■ Task statement: Beginning with the very first line, please reproduce the entries exactly through the line containing "Serata di paura".
####
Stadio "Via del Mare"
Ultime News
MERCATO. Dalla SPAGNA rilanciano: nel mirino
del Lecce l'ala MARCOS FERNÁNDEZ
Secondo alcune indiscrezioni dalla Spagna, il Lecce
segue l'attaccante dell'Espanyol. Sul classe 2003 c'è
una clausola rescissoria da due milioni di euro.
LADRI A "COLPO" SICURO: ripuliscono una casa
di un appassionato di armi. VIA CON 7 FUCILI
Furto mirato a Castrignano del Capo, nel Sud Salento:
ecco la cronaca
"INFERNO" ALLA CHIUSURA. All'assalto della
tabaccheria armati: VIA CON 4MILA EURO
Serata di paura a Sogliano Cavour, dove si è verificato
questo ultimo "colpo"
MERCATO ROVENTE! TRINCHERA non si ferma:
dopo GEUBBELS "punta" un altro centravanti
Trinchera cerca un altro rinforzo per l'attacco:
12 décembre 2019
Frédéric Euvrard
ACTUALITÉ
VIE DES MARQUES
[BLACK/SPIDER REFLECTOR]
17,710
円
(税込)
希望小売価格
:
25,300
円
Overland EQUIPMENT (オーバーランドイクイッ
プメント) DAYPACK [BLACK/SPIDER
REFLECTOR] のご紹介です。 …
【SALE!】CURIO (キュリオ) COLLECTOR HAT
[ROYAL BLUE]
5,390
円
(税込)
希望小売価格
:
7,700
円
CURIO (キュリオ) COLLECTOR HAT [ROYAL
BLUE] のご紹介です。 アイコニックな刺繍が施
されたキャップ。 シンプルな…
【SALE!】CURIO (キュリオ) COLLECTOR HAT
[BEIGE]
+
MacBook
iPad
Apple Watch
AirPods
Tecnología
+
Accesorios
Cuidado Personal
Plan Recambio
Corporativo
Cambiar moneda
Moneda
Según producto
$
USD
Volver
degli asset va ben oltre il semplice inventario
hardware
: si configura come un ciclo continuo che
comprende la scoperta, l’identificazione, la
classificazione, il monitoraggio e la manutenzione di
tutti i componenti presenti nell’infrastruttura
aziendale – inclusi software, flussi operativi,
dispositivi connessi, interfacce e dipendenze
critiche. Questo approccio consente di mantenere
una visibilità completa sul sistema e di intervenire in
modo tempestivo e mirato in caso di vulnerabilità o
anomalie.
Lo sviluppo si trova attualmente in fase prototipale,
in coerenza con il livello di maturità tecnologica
####
■ Response:
Stadio "Via del Mare"
Ultime News
MERCATO. Dalla SPAGNA rilanciano: nel mirino
del Lecce l'ala MARCOS FERNÁNDEZ
Secondo alcune indiscrezioni dalla Spagna, il Lecce
segue l'attaccante dell'Espanyol. Sul classe 2003 c'è
una clausola rescissoria da due milioni di euro.
LADRI A "COLPO" SICURO: ripuliscono una casa
di un appassionato di armi. VIA CON 7 FUCILI
Furto mirato a Castrignano del Capo, nel Sud Salento:
ecco la cronaca
"INFERNO" ALLA CHIUSURA. All'assalto della
tabaccheria armati: VIA CON 4MILA EURO
Serata di paura a Sogliano Cavour, dove si è verificato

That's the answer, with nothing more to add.